Evaluation of behaviour (level 3)

Sometimes called ‘delayed evaluation’, this is the key tool for measuring the longer-term impact of the training. For practical reasons, it is better not to wait too long to conduct it; 2 to 3 months on average. Longer than this and the measurement will theoretically be more ‘reliable’, but the response rate will be very low. In effect, this is the hardest evaluation to get learners to complete. Work to design the training must therefore be carried out upstream and in collaboration with the client and with the learner’s managers. This will maximize the chance of this evaluation being taken seriously by those involved.

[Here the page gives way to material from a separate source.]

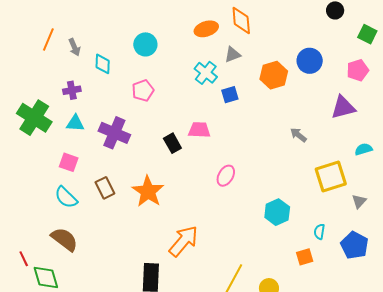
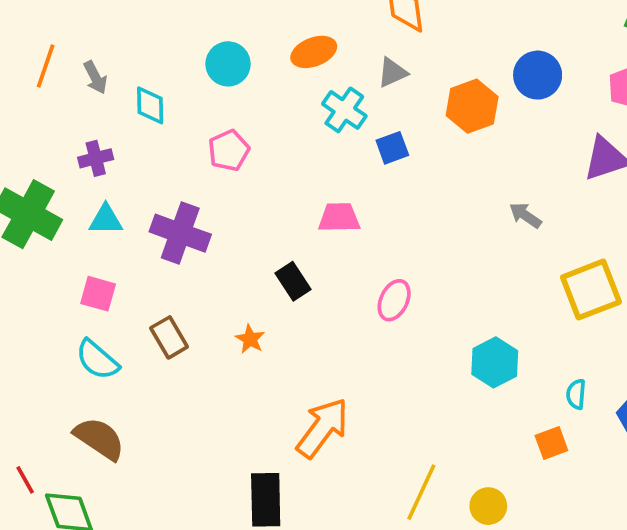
orange ellipse: (206, 29) -> (314, 52), moved
black rectangle: (172, 143) -> (293, 281), moved
orange star: (148, 191) -> (250, 339), size x0.5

Evaluation of results (level 4)

The aim here is to measure the impact of the training on the organization that ordered it. If we take the example of training for a sales team, we would therefore seek to determine the impact on the company’s sales results following the training.

Level 4 evaluations are, of course, the most difficulty to implement.

Adopting best practices

Switching to digital technology

Use specially designed software, as paper evaluations are never compiled in digital format (or if they are, at the cost of time that could have been better spent on other, higher value-added tasks). With regard to emails asking the learner to fill out a digital evaluation, it is vital to adhere to certain best practices: very sober content to avoid being mistaken for spam and a clear, catchy title. Don’t send emails during the holidays. The best days are Tuesday and Thursday, preferably before midday.

There are many benefits of proposing a visual summary of the results, in the form of computer graphics, for example. The promise of such a document is a powerful sales argument, particularly if the document is designed to push the evaluation and analysis to level 4, i.e. the client’s expected results.

Designing quantifiable evaluations

Questionnaires must be short, with precise and unambiguous questions. Maximize the number of questions with quantifiable results. If you wish to include an open question, do so following a closed and quantified question on a similar subject.

Beware of satisfaction surveys conducted hastily in the final hour of the course, when the learners are in a hurry to catch their train home. The response you obtain will be of poor quality and often not very critical. It is better to send out the questionnaire the following day or a few days later and obtain considered responses that will enable you to progress. There may be a few answers missing, in which case do not hesitate to contact the learners concerned. It is better to have 90% high-quality responses than 100% hastily scribbled answer sheets.

Encourage trainees to commit to using what they have learned

During the training, ask trainees to define an action plan for the coming months. This is a simple way of inciting them to make commitments and, ideally, share them with their managers.

The response rate is often lower for delayed evaluations. Ideally, plan the delayed evaluation in advance in collaboration with the client. It will be harder to skip if it is a ‘mandatory’ part in the training imposed by the managers. As such, get the managers involved by also sending them an evaluation to fill in concerning the behaviour of their trained staff.

In the absence of help from management, you will have to be a bit cunning! Rekindle interest in the training by sending additional content. This could be a PDF containing 10 mistakes to be avoided by applying the skills acquired, an amusing video found on the Internet on a similar theme to the training, etc. Motivate the trainees to respond to the questionnaire by promising them a deliverable (e.g. an analysis of the results, computer graphics, etc.)

The landscape of professional training is undergoing major changes. Evaluating effectiveness can be a powerful tool for transforming the relationship between training company and client into a long-term partnership rather than a purchasing process focused on the lowest possible cost.